Requiem: A White Wanderer is an ongoing art and sound project by Chicago-based collaborative
Luftwerk to inspire a robust public dialogue about climate change here in Chicago and beyond. Inspired by Larsen-C, a 120-mile long crack that ran along the Antarctic ice shelf and broke into a trillion-ton iceberg named A 68 in 2017,
Requiem: A White Wanderer translates seismic data from this ailing iceberg into an emotional experience, connecting the public to the urgency of climate change. The source data is based on the seismic recordings made by Douglas MacAyeal, a world-renowned glaciologist based out of the University of Chicago. MacAyeal has recorded seismic data over a multi-year time period, observing the movement of iceberg B15 from its first cracking to its disintegration across the globe. Seismic data is a low frequency sonic signal, inaudible to the human ear, but it can be perceived and felt throughout the ocean system, traveling through trenches and the SOFAR channel from the Antarctic to Haiti and beyond.

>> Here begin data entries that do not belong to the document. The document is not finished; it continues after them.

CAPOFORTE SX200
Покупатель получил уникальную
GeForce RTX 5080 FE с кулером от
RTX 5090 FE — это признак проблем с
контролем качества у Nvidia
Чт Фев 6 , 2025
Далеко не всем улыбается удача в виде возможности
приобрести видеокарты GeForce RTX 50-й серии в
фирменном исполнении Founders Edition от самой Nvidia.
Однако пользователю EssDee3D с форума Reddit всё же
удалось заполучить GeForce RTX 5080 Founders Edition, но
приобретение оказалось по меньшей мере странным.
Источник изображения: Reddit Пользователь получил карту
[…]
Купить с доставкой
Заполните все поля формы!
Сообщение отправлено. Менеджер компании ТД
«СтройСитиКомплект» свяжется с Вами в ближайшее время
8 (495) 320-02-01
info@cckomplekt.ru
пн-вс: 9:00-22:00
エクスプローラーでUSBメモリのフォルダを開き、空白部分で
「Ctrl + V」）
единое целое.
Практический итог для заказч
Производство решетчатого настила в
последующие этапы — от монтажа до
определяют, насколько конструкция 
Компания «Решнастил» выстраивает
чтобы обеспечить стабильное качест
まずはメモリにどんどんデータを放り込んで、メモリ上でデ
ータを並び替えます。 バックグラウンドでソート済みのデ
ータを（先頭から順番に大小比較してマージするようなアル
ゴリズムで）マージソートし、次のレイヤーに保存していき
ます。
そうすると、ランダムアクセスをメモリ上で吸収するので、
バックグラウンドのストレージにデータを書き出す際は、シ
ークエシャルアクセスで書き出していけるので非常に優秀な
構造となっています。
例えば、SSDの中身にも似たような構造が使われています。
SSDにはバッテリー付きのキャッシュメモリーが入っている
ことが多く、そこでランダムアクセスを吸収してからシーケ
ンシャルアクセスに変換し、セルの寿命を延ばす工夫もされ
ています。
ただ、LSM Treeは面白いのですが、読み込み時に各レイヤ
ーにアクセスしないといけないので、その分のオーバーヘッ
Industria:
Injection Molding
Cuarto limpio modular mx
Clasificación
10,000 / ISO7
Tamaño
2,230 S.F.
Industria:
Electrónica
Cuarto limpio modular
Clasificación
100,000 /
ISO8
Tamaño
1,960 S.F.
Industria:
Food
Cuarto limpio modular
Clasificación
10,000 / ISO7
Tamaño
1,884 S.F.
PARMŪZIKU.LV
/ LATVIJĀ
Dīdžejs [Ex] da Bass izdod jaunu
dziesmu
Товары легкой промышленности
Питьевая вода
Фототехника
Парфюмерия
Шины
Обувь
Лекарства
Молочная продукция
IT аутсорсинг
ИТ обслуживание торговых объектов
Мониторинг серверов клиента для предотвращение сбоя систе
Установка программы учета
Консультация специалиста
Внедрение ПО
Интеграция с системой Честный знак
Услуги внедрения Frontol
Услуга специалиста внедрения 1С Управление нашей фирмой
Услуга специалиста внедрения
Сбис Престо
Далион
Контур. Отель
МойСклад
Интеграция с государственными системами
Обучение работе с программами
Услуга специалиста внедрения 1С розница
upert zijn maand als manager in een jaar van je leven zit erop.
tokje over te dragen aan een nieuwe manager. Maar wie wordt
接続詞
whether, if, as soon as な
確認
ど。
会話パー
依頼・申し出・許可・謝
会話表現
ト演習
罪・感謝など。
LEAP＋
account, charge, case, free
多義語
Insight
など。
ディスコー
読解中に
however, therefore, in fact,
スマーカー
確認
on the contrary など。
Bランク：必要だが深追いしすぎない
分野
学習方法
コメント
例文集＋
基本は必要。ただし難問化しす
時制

Amplified from the latticed sound system of the Jay Pritzker Pavilion, the sound system will bring audiences into the way that aquatic animals might experience a calving iceberg, with the sounds of its disintegration reverberating throughout the ocean. Several Sound Walk tours will be presented throughout the weekend to give more guidance to the intricacies of the installation.
The installation is accompanied by two special concerts at 5pm and 7pm on Saturday, February 1. Over the course of 2019 as part of their Outer Ear Residency at Experimental Sound Studio, Luftwerk has been working in collaboration with composer Katherine Young to create a musical composition for orchestra and voice based on these sonic signals. This composition will premiere in two special concerts at 5pm and 7pm on Saturday, February 1. Illuminated sculptural objects will fill the stage's space with shadows and reflections creating a visual topography as if in a glacial landscape. Free registration for the concerts is recommended since seating is limited.